The Quarantine season has been going on for some time, and it has certainly got a lot of people to face boredom, depression, and anxiety. This is a very important subject and needs to be addressed properly, but in today's segment, I will be talking about something that had happened in 1971 to a boy who spent most of his life in a bubble or in quarantine.
Imagine yourself living in a literal bubble/chamber to self-isolate, it would seem like a terrifying and heartwarming experience, but in 1971 a boy from Texas was born with a rare genetic disorder called Severe Combined Immunodeficiency (SCID) which forced him to live in a sterile plastic bubble from birth until his death at the age of 12.
According to the NIAID (National Institute of Allergy and Infectious Diseases), SCID is a group of rare disorders caused by mutations in different genes involved in the development and function of infection-fighting cells. This type of deformity causes a person to be susceptible to any pathogen and has a fatal reaction to any minor infection.
Most often SCID is inherited in an autosomal recessive pattern, in which the disease is caused by genes located on the X chromosome. Males have only one copy of X-linked genes because they have one X chromosome. So if a son inherits a disease-causing mutation in a gene located on the X chromosome, he will develop the disease. And since X is a recessive gene it shows up mostly in a male)
David was born on September 21st at the Texas Children's Hospital in Houston. After a few seconds of his birth, he was placed in a plastic isolator so as to prevent him from any contagious pathogens that are harmless to the normal human. Born as a third child to Carol Ann and David J. Vetter, David was their second son with the prior son being dead to the same disease during infancy.

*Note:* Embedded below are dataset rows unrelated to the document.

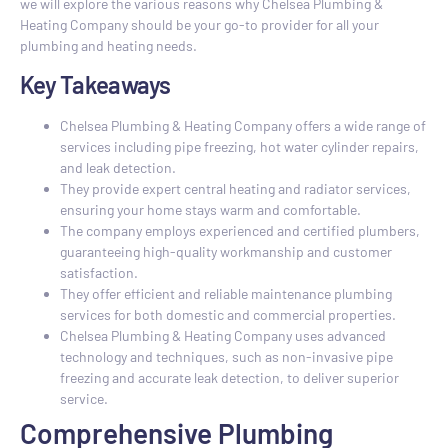
we will explore the various reasons why Chelsea Plumbing &
Heating Company should be your go-to provider for all your
plumbing and heating needs.
Key Takeaways
Chelsea Plumbing & Heating Company offers a wide range of
services including pipe freezing, hot water cylinder repairs,
and leak detection.
They provide expert central heating and radiator services,
ensuring your home stays warm and comfortable.
The company employs experienced and certified plumbers,
guaranteeing high-quality workmanship and customer
satisfaction.
They offer efficient and reliable maintenance plumbing
services for both domestic and commercial properties.
Chelsea Plumbing & Heating Company uses advanced
technology and techniques, such as non-invasive pipe
freezing and accurate leak detection, to deliver superior
service.
Comprehensive Plumbing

Initially, Doctors had predicted that David would outgrow SCID by the age of two, but he ended up spending all his life in a bubble. The plastic sterile container was designed by NASA engineers who further designed a special suit for David so that he could walk and play outside. Even to get from the container to the suit he had to crawl through an isolated tunnel. The process of sealing David in the suit was complicated, but worth the risk, as it was only until 1977 that his mother was able to hold him in her arms. This must have been a very hard emotional moment.
Even while in self-quarantine in the sterile container, David was schooled and he was able to keep with other children about his age. David's disorder was expected to be treated by a bone marrow transplant from his sister (his parent's second child) but after four months of transplant, at the age of 12, David departed from the world. David's passing influenced further research, diagnosis, and treatment of immune-deficient diseases. But Still, with the progress in gene therapy and overall development in science and technology, the treatment for SCID remains experimental. But with further trials and continued effort, many studies have been made with further identification of the disease.
Keeping that in mind, this post was initially intended to be satiric which in turn led to a thorough investigation of a very heartwarming life story of David Vetter.